DIRECTIONS: Take the line that holds "Sur le chapiteau" and every line after it to the end of the entries, and repeat them exactly without the pictures.

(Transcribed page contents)
··········

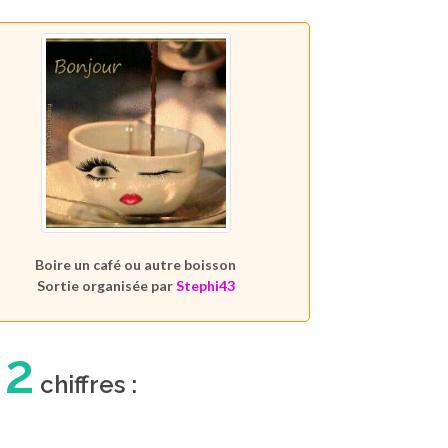
Boire un café ou autre boisson
Sortie organisée par
Stephi43
2
n
chiffres :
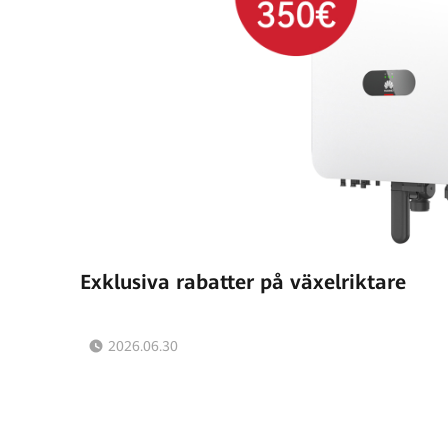
Exklusiva rabatter på växelriktare
2026.06.30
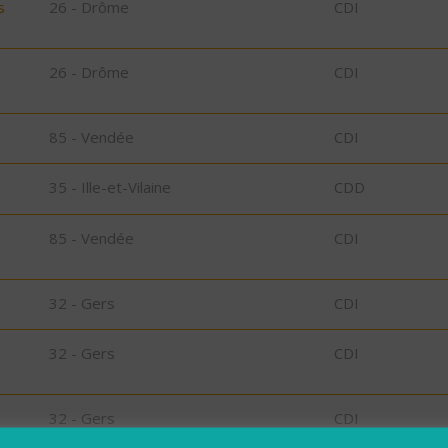
s
26 - Drôme
CDI
26 - Drôme
CDI
85 - Vendée
CDI
35 - Ille-et-Vilaine
CDD
85 - Vendée
CDI
32 - Gers
CDI
32 - Gers
CDI
32 - Gers
CDI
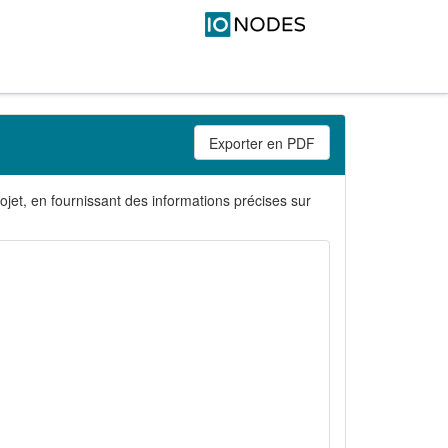
Exporter en PDF
ojet, en fournissant des informations précises sur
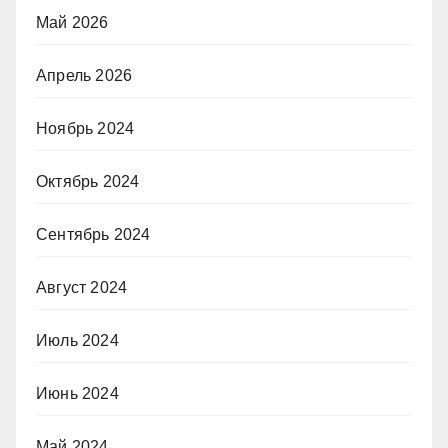
Май 2026
Апрель 2026
Ноябрь 2024
Октябрь 2024
Сентябрь 2024
Август 2024
Июль 2024
Июнь 2024
Май 2024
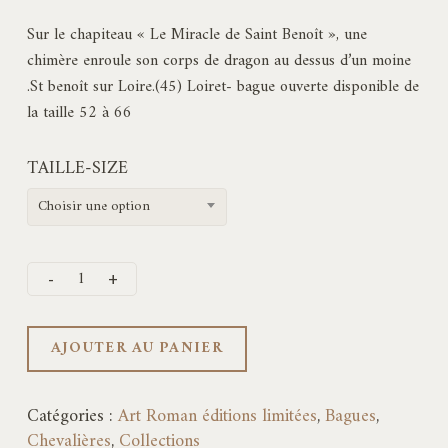
Sur le chapiteau « Le Miracle de Saint Benoît », une
chimère enroule son corps de dragon au dessus d’un moine
.St benoît sur Loire.(45) Loiret- bague ouverte disponible de
la taille 52 à 66
TAILLE-SIZE
Choisir une option
AJOUTER AU PANIER
Catégories :
Art Roman éditions limitées
,
Bagues
,
Chevalières
,
Collections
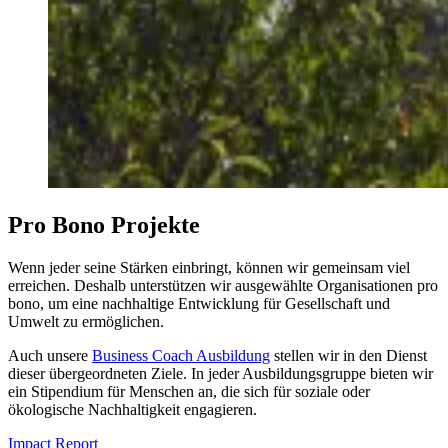
Pro Bono Projekte
Wenn jeder seine Stärken einbringt, können wir gemeinsam viel
erreichen. Deshalb unterstützen wir ausgewählte Organisationen pro
bono, um eine nachhaltige Entwicklung für Gesellschaft und
Umwelt zu ermöglichen.
Auch unsere
Business Coach Ausbildung
stellen wir in den Dienst
dieser übergeordneten Ziele. In jeder Ausbildungsgruppe bieten wir
ein Stipendium für Menschen an, die sich für soziale oder
ökologische Nachhaltigkeit engagieren.
Impact Report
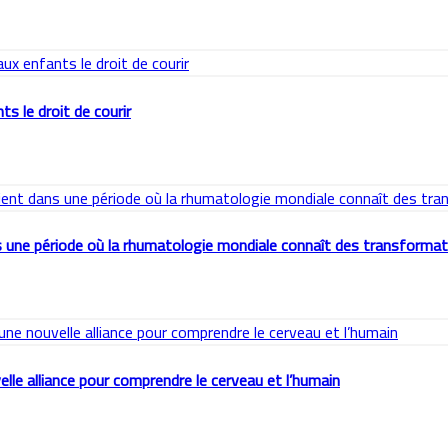
s le droit de courir
 une période où la rhumatologie mondiale connaît des transforma
lle alliance pour comprendre le cerveau et l’humain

··········

SOLUTION:
Sur le chapiteau « Le Miracle de Saint Benoît », une
chimère enroule son corps de dragon au dessus d’un moine
.St benoît sur Loire.(45) Loiret- bague ouverte disponible de
la taille 52 à 66
TAILLE-SIZE
Choisir une option
AJOUTER AU PANIER
Catégories :
Art Roman éditions limitées
,
Bagues
,
Chevalières
,
Collections
Pro Bono Projekte
Wenn jeder seine Stärken einbringt, können wir gemeinsam viel
erreichen. Deshalb unterstützen wir ausgewählte Organisationen pro
bono, um eine nachhaltige Entwicklung für Gesellschaft und
Umwelt zu ermöglichen.
Auch unsere
Business Coach Ausbildung
stellen wir in den Dienst
dieser übergeordneten Ziele. In jeder Ausbildungsgruppe bieten wir
ein Stipendium für Menschen an, die sich für soziale oder
ökologische Nachhaltigkeit engagieren.
Impact Report
s le droit de courir
 une période où la rhumatologie mondiale connaît des transforma
lle alliance pour comprendre le cerveau et l’humain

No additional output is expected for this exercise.